Gruelling twelve hour work days came part and parcel with a pressurised and intense environment where I often felt like I was stepping on eggshells. The start-up scene was well known for being challenging and pushing people out of their comfort zone, but juggling numerous huge tasks designed for at least a team of five people and teaching yourself everything as you went along in lieu of anyone who knew what they were actually doing took its toll. I’ll look back on my former boss as akin to a furious rhinoceros about to charge, steaming at the nostrils and looking around wildly for whichever hapless member of his staff had committed the particular Excel spreadsheet related crime as they cowered behind the water cooler.
Having been in fields with a support network and friends to bounce ideas off of and inspire me, this sudden and harsh change in environment was very destabilising. The problem was that I was desperate for money and petrified if I left this job, I would be forced to return home and live the sterile corporate life I’d always dreaded. And then getting set up with my mum’s friend’s rotund son who had the charisma of a rice cake but “a good steady job in accounting.”
As the end of my first few months in Berlin came to a close, I realised I had enough of feeling dejected, alone and exhausted. Shoving on Gloria Gaynor’s I Will Survive, dancing around my room in an undignified way and pouring myself a generous measure of Aldi’s finest whiskey like a budget Berlin Bridget Jones, I made a pledge to myself to finally start living. That evening I scrolled Facebook and Meetup events and began signing myself up to anything that took my fancy and told my overwhelming sense of fear to flee back to when I started puberty.
I began taking kickboxing lessons, attended film clubs, took writing classes, practiced my German, throwing myself metaphorically and literally back into the world inhabited by denizens whose weekly highlight wasn’t finding an unfinished Kinder Bueno bar at the bottom of their bag.
Suddenly navigating the streets of Berlin didn’t feel so intimidating and scary.

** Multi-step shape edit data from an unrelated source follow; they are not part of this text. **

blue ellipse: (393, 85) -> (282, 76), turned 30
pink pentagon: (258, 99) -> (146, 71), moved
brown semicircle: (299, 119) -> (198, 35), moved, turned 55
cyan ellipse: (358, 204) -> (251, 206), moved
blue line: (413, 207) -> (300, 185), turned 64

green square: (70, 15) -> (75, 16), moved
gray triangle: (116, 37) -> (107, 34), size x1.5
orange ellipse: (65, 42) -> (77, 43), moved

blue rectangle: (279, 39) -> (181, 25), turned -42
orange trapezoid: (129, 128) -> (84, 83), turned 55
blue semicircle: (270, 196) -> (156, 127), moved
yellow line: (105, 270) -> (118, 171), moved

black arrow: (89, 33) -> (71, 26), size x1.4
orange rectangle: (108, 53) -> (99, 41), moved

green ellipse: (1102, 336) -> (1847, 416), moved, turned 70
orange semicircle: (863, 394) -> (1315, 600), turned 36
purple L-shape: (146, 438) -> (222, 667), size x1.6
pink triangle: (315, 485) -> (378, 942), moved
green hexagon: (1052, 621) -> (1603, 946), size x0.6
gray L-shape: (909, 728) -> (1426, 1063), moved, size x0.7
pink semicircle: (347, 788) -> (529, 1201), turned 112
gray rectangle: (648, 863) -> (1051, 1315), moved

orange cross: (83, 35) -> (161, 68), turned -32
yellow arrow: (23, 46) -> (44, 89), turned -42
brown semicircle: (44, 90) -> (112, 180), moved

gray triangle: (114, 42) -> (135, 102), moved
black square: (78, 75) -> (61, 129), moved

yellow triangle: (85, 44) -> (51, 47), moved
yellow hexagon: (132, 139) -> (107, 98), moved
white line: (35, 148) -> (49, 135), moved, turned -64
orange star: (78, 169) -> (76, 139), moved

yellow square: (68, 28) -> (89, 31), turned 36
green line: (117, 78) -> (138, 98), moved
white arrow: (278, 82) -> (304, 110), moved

I began to feel like I was beginning to win. I returned my bottles for their pfand, drank Sternbergs al fresco, abided the red man at traffic lights and started an actual filing system for my documents. A particular small victory was the man at my local kebab shop greeting me by name and praising me for taking my doner wrap ‘extra sharf!’
After attending more groups and meetups I started to meet women who shared their stories with me and came to realise that all along there had been fierce, dynamic, intelligent and wonderful women striving for success. After some gatherings of empathy, wise words and wine, I felt empowered and ready to take the bludgeoning beauty that is Berlin.
As things improved in my life and I began to laugh more freely, a lesson I continued to tell myself was that feeling overwhelmed or vulnerable were not signs of weakness. And with a little support, perspective and planning, getting to the other side of shit creek was definitely possible. Now when stress and anxiety strike, I hold my head and heart steady, breathe and internally whisper to myself, “You’ve got this!”
I remember someone once saying to me, “If you’re not careful, Berlin can eat you alive.” Well hey, this might be true, but if you have the right stomach for it, then you might just be able to take the first bite. And keep it down.